[Stored data entries]
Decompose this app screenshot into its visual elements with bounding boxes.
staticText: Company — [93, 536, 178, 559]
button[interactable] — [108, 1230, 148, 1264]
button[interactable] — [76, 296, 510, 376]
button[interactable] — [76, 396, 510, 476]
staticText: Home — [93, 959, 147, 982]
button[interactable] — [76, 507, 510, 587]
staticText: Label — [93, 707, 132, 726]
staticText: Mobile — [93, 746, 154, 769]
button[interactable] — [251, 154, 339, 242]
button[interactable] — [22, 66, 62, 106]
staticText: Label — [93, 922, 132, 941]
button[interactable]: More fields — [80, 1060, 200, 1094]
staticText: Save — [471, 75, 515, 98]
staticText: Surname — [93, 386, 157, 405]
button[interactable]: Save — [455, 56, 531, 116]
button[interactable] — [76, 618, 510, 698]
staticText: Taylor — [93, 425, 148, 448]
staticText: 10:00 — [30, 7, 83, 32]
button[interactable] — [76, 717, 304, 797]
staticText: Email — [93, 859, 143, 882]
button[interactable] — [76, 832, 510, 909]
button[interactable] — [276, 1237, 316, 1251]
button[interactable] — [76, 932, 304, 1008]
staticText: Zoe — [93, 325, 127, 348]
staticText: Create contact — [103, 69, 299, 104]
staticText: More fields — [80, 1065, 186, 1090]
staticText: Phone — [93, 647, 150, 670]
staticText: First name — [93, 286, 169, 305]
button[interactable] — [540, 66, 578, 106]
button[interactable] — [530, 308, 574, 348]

...

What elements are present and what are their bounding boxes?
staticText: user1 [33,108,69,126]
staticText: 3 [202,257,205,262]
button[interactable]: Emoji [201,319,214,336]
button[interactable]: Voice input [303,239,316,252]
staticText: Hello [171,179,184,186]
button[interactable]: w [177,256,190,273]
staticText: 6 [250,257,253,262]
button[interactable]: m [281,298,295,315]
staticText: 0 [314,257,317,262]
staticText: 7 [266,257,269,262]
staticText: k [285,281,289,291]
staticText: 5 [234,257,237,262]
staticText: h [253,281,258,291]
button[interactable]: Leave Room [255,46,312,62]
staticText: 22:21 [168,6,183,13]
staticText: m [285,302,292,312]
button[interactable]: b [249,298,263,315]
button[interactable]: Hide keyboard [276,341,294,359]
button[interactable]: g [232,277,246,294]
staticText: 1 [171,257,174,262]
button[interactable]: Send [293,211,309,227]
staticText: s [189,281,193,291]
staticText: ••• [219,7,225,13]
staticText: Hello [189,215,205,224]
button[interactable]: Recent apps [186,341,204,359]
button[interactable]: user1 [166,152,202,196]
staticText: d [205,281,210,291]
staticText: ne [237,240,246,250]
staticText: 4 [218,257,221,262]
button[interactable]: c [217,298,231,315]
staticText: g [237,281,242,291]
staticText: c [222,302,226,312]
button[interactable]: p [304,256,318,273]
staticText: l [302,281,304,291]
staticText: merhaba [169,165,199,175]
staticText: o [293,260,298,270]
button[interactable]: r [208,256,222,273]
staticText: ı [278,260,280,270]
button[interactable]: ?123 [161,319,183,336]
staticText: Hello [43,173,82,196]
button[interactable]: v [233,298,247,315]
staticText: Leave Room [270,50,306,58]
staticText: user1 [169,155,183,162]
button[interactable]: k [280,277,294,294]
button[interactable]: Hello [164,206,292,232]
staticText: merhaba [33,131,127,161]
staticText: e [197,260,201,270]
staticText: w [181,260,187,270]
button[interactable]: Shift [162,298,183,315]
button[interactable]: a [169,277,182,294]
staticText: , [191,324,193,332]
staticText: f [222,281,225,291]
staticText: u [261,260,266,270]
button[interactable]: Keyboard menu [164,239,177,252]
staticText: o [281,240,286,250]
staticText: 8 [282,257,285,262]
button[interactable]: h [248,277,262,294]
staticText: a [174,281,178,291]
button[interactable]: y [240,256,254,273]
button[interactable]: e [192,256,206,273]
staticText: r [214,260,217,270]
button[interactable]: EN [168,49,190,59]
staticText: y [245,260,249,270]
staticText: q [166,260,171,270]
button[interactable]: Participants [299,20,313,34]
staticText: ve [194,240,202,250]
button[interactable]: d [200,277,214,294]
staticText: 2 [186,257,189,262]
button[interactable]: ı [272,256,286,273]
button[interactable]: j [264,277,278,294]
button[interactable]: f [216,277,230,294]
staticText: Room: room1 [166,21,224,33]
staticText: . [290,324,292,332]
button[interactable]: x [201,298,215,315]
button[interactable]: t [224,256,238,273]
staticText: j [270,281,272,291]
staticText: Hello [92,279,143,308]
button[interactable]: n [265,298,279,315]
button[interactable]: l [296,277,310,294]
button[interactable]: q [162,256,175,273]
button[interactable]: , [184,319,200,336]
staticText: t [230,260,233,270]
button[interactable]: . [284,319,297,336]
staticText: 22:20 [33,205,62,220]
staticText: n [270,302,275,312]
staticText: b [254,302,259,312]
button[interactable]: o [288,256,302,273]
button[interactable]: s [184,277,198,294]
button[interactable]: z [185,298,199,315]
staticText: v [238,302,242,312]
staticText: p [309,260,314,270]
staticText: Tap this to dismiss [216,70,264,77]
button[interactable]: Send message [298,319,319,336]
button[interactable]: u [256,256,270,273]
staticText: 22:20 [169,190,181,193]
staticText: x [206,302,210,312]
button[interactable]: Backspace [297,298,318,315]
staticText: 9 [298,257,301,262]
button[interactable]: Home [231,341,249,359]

- _Work to complete_
Above are the entries; count how many of their lines contain the word "elements" and give only that number.

- _Answer for this exercise_
2